Read more: Businesses warned of a malicious NAB email scam: Expert warns “unsophisticated” attacks can still hit you

In the 18-day period between May 29 and June 15, the company intercepted more than 15 “significant” attacks of varying sizes, close to one a day. MailGuard chief executive Craig McDonald warns businesses that this frequency could become “the norm” as the year progresses.

“In the last 24 months, we’ve seen a 300% increase, and in the past two weeks criminals have really kicked it up a notch,” McDonald tells SmartCompany.

Though MailGuard usually notes an increase in scams towards the end of the financial year, this year has been a higher volume than usual. Recently, a “low-tech” email impersonating Westpac bank hit numerous inboxes, while a fraudulent ASIC email was sent out in late May.

“Most businesses have heavier commitments around closing out the end of financial year, and if you’re going to try and trick someone, it’s best to do it when they’re the busiest,” he says.

“It’s still the same tactic of impersonating brands and regulators we know, like Telstra or the ATO, they’ve just stepped it up.”

During these busy periods, taking a minute to slow down and double check the legitimacy of an invoice or a suspicious email can save businesses from the highly opportunistic “seagull-like” scammers, says business security expert at Sophos, David Sykes.

Most businesses fall for these scams because they are expecting it, says Sykes, likening the situation to expecting a package from eBay.

“You click on something in your inbox that you were half expecting, and that’s it, you’re compromised,” he says.

“There’s a saying in the security industry: Assume you’re being compromised and work back from there.

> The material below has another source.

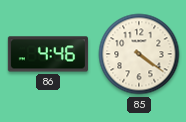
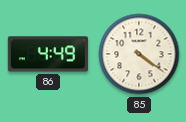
86: 4:46 -> 4:49
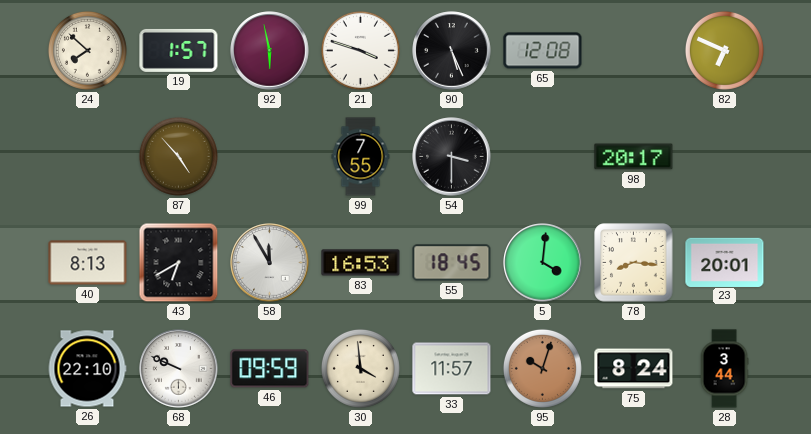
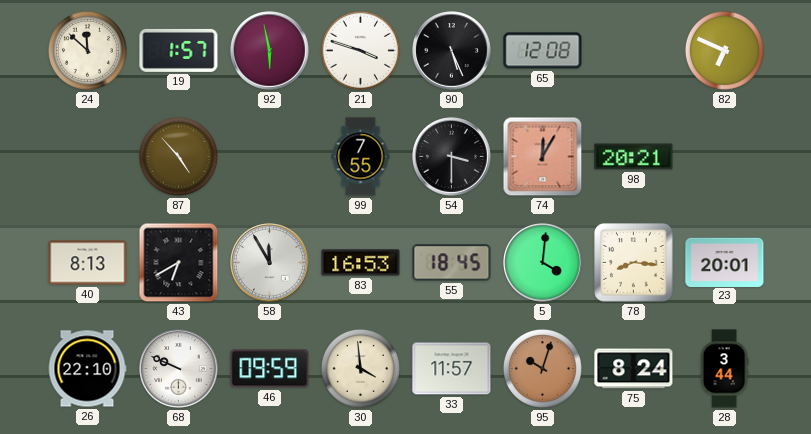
24: 7:52 -> 11:52
74: none -> 12:05
98: 20:17 -> 20:21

Unfortunately, businesses have got to assume they’re being targeted, so satisfy the email or invoice is legitimate before you process it.

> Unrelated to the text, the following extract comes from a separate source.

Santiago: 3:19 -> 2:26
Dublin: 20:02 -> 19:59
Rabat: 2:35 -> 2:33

“Don’t get click happy and jump on the hyperlink.”

Sykes also advises businesses to watch out for the information being requested in an email, saying if it “asks for anything other than the colour of your lawn, delete it”.

As businesses and employees get ready for tax time, McDonald believes educating executives and staff around the best processes when dealing with potential scams is imperative.

Most importantly, he says business owners should let their staff know it’s okay to ask questions, no matter “how awkward” they may be.

“If someone is purporting to be a senior executive and they’re asking for a transfer or transaction, pickup the phone and ask them if they requested it,” he says.

“However uncomfortable it may be to ask that question, it’s better to have an awkward conversation today rather than to not have a job tomorrow.”

Overall, McDonald says it’s time for businesses to become “aggressively aware” of the risks of cyber attacks, which he believes is now a “crime epidemic”.

“We have to be aggressively aware that this problem is not going away, these attacks exist and they’re only going to increase as a factor in everyone’s daily lives.”